▶ [REQUIRED WORK]
Reproduce only what runs from the line containing "mengatakan bahwa nyeri bisa menurunkan laju" to the line containing "Contributions" in the records below, inclusive. Keep it exact, and keep the pictures out.

▶ [INPUT DATA]
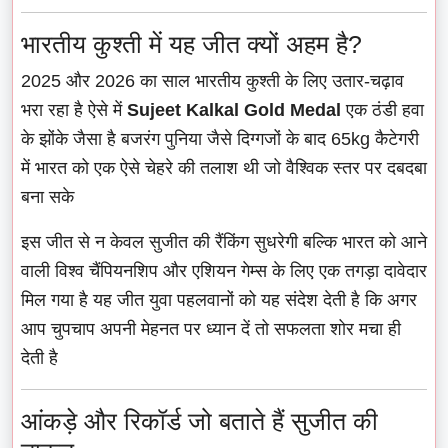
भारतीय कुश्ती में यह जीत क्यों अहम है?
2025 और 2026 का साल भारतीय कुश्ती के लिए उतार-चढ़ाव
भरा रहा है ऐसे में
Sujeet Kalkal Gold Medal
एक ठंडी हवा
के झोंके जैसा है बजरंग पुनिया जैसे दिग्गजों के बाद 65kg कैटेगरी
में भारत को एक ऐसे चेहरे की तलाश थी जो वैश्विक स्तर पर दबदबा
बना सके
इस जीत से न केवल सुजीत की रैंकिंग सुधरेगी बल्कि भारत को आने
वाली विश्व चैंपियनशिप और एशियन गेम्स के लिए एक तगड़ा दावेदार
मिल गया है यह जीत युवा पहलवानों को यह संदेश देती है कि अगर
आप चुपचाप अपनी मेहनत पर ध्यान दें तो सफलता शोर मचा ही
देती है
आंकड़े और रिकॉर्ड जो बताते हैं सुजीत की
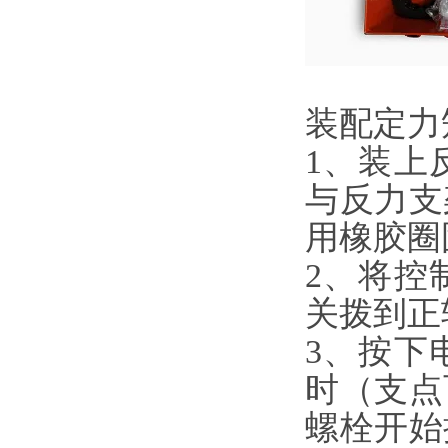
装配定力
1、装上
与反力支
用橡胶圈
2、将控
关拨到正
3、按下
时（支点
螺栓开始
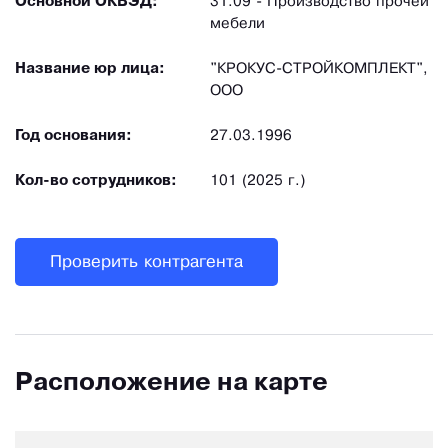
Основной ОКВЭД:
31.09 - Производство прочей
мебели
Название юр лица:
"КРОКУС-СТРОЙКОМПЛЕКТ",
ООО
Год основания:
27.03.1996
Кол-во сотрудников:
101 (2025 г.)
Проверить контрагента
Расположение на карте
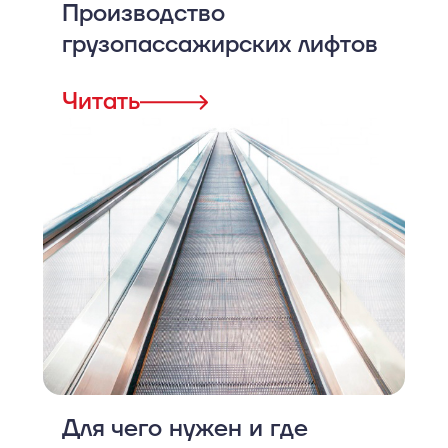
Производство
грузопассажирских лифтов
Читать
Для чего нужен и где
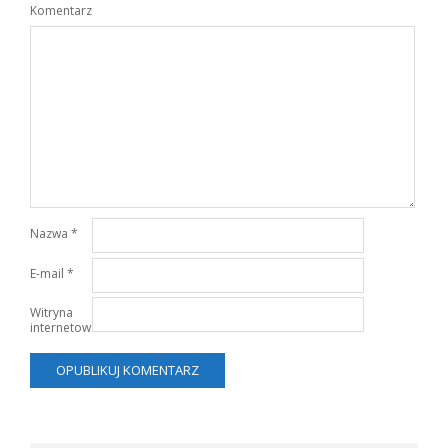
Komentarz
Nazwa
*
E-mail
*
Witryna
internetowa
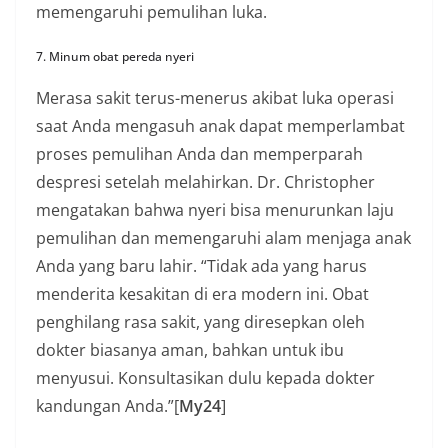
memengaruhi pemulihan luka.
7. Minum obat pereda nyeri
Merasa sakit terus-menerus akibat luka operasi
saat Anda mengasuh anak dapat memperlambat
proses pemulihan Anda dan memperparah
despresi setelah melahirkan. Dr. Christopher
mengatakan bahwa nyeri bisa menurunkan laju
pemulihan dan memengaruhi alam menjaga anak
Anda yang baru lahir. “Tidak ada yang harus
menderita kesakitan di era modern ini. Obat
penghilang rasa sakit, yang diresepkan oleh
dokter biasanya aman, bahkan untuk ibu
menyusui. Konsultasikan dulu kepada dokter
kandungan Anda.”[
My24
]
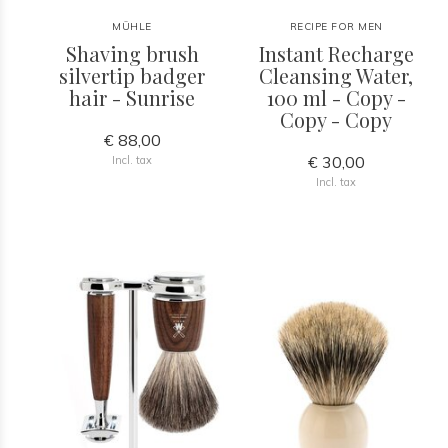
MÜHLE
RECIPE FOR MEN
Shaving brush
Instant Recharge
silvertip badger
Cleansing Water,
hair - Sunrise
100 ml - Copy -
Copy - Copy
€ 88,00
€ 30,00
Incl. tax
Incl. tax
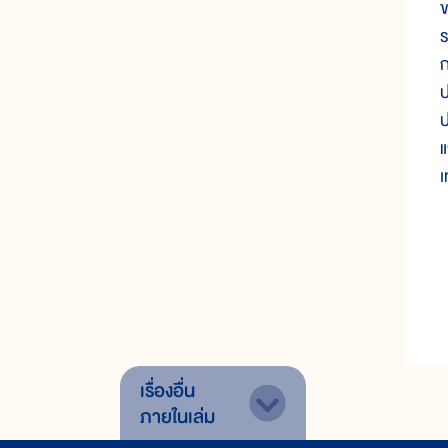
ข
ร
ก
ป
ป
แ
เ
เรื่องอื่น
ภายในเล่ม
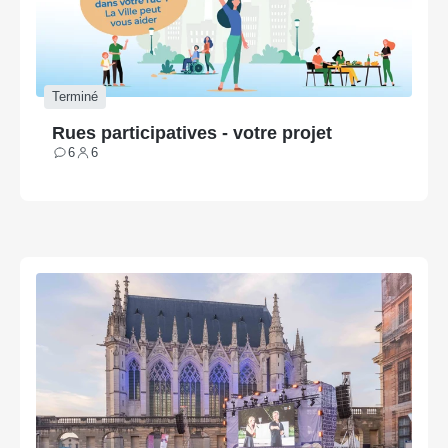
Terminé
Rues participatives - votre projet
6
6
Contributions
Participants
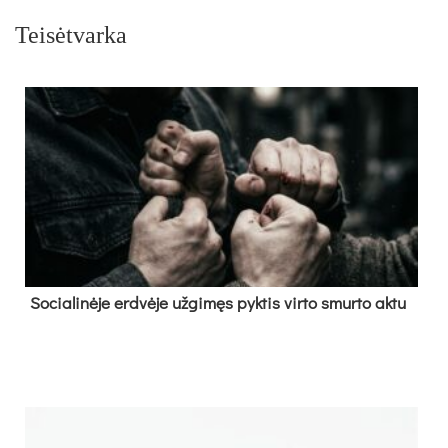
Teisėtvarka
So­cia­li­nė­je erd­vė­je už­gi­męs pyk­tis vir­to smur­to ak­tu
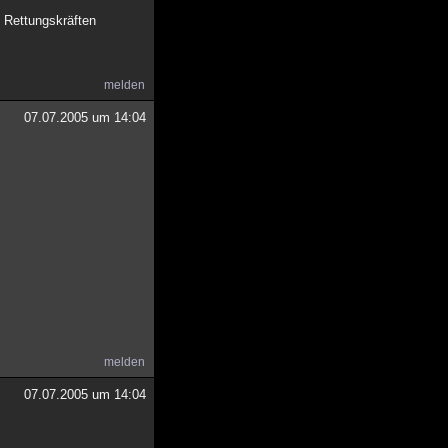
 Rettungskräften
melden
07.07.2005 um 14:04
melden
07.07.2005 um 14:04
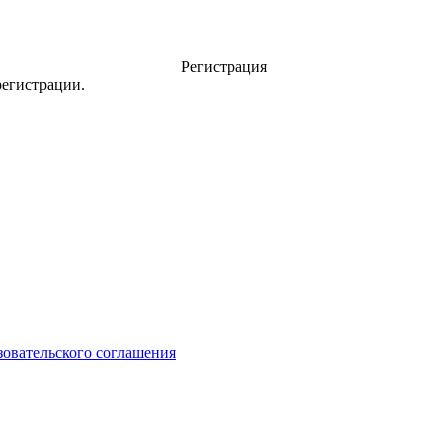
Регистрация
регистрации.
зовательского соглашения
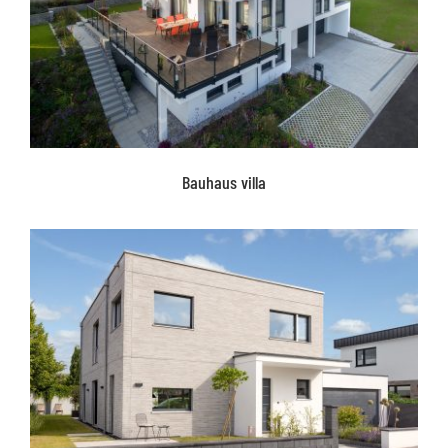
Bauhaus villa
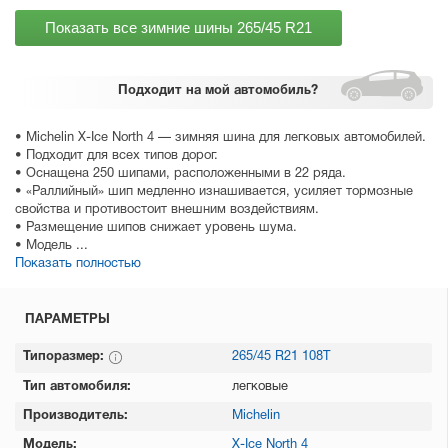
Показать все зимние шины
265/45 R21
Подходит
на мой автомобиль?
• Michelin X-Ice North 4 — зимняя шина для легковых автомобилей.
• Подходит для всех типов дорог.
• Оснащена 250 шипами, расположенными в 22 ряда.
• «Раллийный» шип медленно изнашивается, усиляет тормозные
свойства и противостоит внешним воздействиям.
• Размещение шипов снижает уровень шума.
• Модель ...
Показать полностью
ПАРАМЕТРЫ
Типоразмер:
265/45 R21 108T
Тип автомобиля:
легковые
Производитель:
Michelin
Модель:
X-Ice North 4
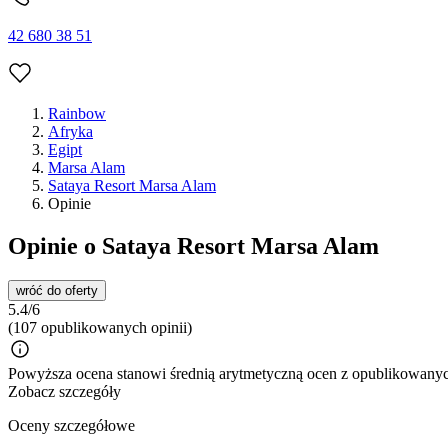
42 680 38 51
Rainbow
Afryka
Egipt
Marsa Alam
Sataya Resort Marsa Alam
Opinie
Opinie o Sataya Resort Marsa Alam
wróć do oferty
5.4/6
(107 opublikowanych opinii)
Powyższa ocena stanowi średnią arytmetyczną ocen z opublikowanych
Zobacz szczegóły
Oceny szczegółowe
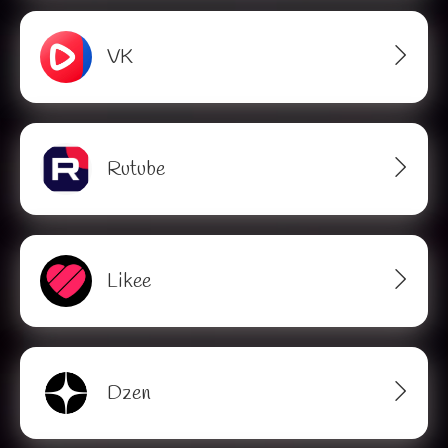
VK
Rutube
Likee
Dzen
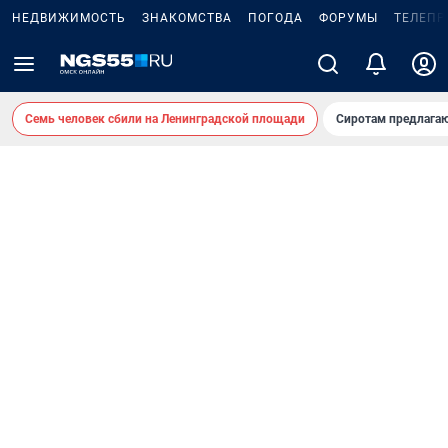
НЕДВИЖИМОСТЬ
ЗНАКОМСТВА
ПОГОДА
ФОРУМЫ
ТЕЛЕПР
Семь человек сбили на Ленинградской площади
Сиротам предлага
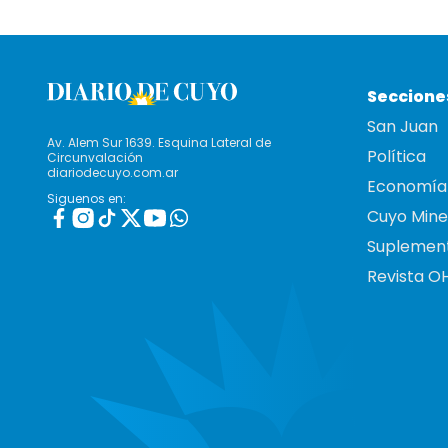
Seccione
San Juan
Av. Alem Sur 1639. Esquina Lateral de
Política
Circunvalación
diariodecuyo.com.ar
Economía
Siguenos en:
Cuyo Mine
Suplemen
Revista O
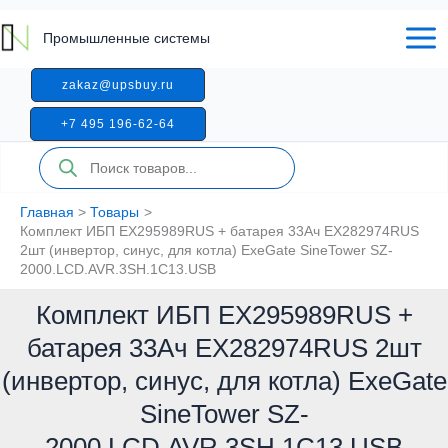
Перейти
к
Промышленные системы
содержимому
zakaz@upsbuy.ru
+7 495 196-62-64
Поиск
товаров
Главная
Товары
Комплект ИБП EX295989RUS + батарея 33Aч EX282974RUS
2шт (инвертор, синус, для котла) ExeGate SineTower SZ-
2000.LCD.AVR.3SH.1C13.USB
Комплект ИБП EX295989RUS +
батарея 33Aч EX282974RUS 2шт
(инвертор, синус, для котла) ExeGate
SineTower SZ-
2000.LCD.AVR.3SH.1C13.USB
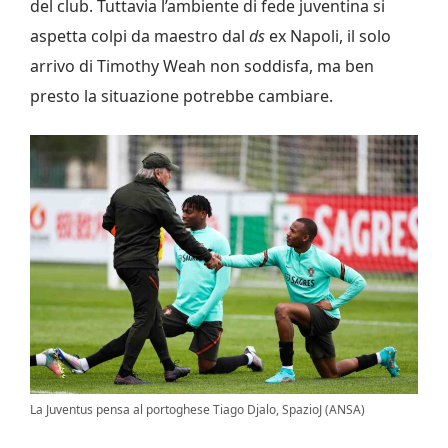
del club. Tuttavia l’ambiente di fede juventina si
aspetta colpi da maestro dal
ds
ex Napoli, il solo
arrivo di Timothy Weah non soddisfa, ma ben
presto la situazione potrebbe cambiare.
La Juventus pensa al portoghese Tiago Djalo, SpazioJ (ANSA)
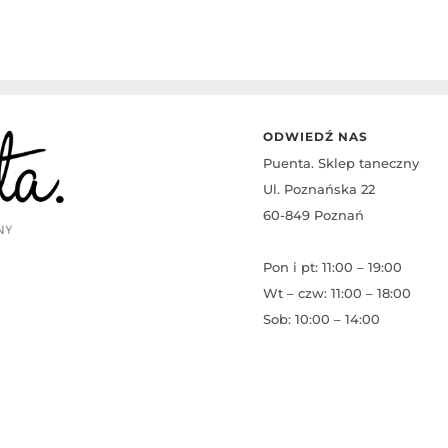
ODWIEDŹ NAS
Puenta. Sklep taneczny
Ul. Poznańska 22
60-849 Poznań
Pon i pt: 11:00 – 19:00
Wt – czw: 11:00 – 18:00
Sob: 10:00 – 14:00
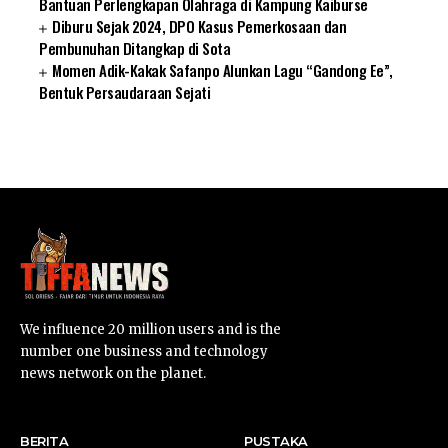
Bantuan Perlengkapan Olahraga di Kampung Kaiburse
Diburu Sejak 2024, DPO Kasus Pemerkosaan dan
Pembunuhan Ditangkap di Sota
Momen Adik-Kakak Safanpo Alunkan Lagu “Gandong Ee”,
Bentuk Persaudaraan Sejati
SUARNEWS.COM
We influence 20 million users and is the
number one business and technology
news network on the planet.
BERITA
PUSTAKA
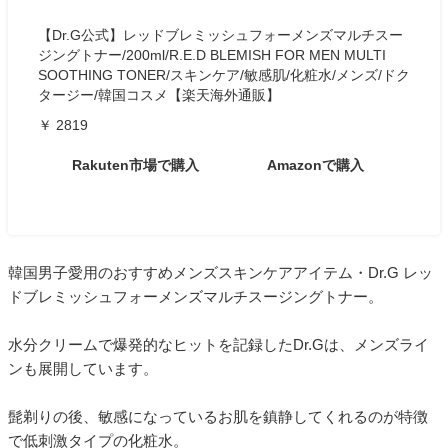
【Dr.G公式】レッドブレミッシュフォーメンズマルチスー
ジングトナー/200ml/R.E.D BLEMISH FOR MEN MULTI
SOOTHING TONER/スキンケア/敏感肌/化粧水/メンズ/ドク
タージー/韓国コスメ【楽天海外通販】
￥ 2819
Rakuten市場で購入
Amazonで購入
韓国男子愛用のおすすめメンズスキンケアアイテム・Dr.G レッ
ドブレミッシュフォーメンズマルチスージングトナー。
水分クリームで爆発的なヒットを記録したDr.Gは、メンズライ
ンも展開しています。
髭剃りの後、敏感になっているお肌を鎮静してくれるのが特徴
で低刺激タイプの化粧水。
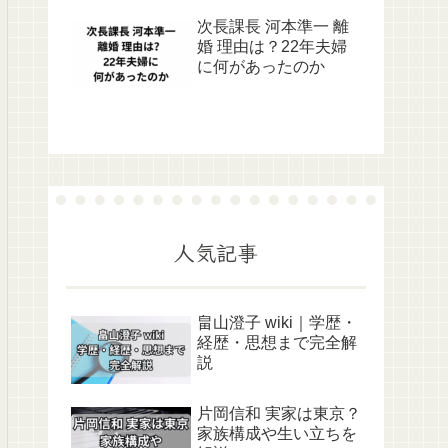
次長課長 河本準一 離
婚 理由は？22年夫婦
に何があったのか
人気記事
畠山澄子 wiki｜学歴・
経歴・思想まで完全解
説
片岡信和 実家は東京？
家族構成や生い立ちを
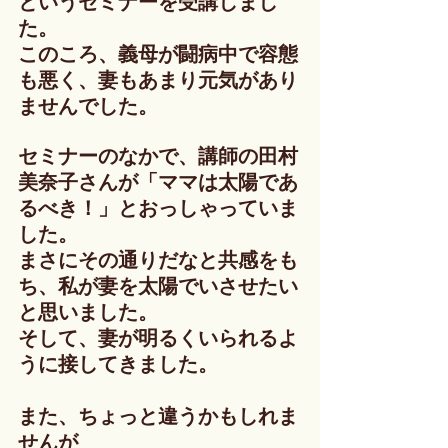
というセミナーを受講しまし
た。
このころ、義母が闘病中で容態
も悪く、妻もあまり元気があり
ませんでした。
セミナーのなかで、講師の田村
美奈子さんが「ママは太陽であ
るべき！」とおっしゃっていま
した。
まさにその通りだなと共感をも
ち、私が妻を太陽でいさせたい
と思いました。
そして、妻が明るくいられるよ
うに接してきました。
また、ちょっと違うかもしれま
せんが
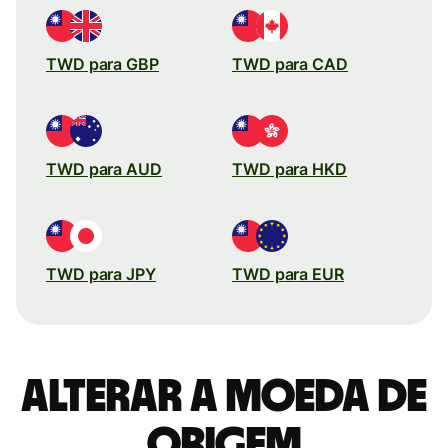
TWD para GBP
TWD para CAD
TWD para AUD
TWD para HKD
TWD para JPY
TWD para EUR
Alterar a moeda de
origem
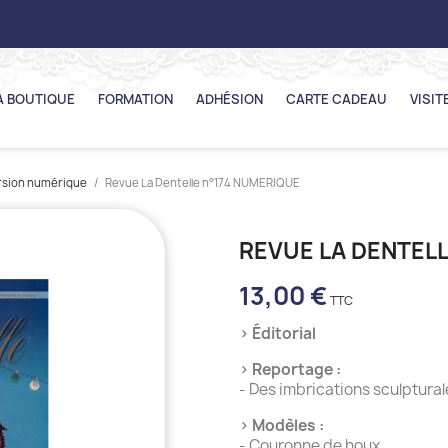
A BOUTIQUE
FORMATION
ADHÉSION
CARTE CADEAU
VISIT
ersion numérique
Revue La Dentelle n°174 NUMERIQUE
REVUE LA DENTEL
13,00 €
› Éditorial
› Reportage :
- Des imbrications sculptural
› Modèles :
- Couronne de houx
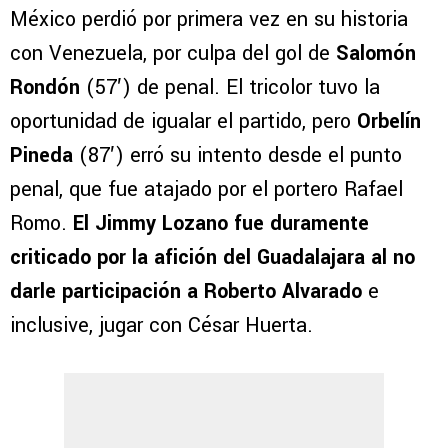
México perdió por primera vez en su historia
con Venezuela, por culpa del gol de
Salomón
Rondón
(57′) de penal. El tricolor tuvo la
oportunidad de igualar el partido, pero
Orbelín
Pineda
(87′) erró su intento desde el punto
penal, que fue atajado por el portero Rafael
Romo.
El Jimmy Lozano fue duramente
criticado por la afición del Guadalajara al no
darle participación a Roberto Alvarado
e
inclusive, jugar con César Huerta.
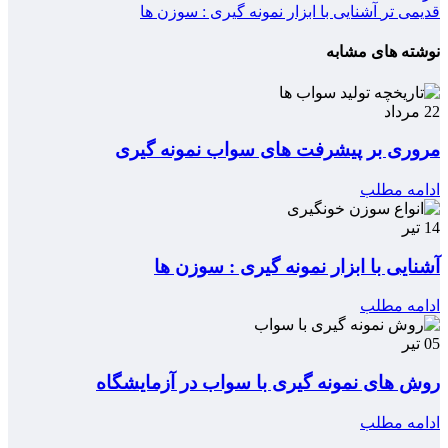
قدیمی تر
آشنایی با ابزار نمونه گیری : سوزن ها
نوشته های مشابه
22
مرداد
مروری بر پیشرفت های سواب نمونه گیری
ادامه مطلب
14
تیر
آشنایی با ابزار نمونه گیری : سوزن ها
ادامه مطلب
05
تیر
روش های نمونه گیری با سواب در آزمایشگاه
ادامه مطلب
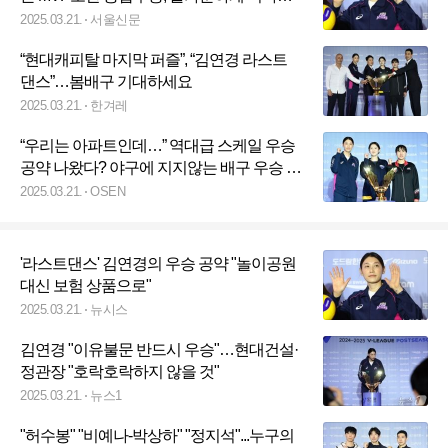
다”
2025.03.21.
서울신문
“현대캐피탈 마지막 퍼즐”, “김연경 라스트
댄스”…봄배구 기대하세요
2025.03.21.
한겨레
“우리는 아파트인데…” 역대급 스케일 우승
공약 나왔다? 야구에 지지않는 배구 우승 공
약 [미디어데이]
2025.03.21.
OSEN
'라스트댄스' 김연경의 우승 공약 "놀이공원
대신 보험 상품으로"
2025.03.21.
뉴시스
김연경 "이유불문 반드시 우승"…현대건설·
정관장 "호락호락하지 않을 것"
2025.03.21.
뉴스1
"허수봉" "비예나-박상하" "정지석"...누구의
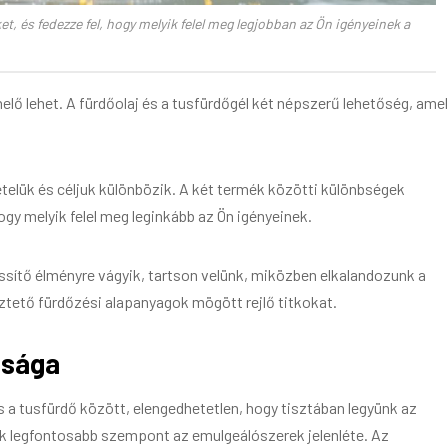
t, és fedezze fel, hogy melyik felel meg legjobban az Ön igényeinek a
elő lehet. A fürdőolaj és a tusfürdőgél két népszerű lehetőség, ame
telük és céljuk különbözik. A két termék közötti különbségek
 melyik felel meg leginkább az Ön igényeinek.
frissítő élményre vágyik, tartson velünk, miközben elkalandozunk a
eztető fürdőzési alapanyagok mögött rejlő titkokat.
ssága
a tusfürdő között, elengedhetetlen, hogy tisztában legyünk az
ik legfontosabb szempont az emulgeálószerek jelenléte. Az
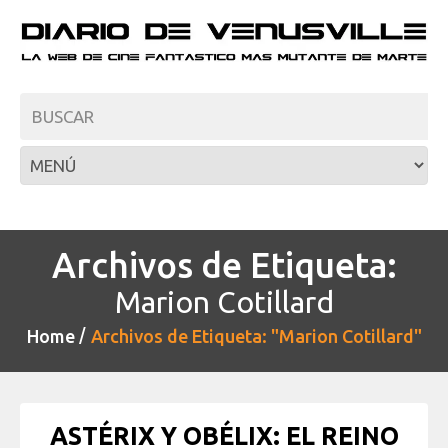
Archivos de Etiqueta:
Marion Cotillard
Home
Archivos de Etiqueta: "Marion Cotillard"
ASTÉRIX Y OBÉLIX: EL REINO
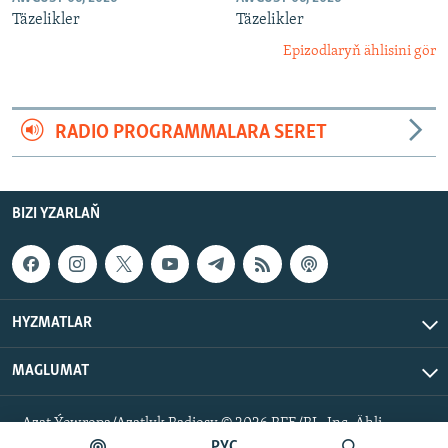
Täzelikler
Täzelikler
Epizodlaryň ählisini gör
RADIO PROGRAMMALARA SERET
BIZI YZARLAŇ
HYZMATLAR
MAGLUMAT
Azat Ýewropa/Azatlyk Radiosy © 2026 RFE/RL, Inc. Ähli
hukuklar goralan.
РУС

▶ [RESPONSE TO THE TASK]
mengatakan bahwa nyeri bisa menurunkan laju
pemulihan dan memengaruhi alam menjaga anak
Anda yang baru lahir. “Tidak ada yang harus
menderita kesakitan di era modern ini. Obat
penghilang rasa sakit, yang diresepkan oleh
dokter biasanya aman, bahkan untuk ibu
menyusui. Konsultasikan dulu kepada dokter
kandungan Anda.”[
My24
]
MÜHLE
RECIPE FOR MEN
Shaving brush
Instant Recharge
silvertip badger
Cleansing Water,
hair - Sunrise
100 ml - Copy -
Copy - Copy
€ 88,00
€ 30,00
Incl. tax
Incl. tax
ข
ร
ก
ป
ป
แ
เ
เรื่องอื่น
ภายในเล่ม
Terminé
Rues participatives - votre projet
6
6
Contributions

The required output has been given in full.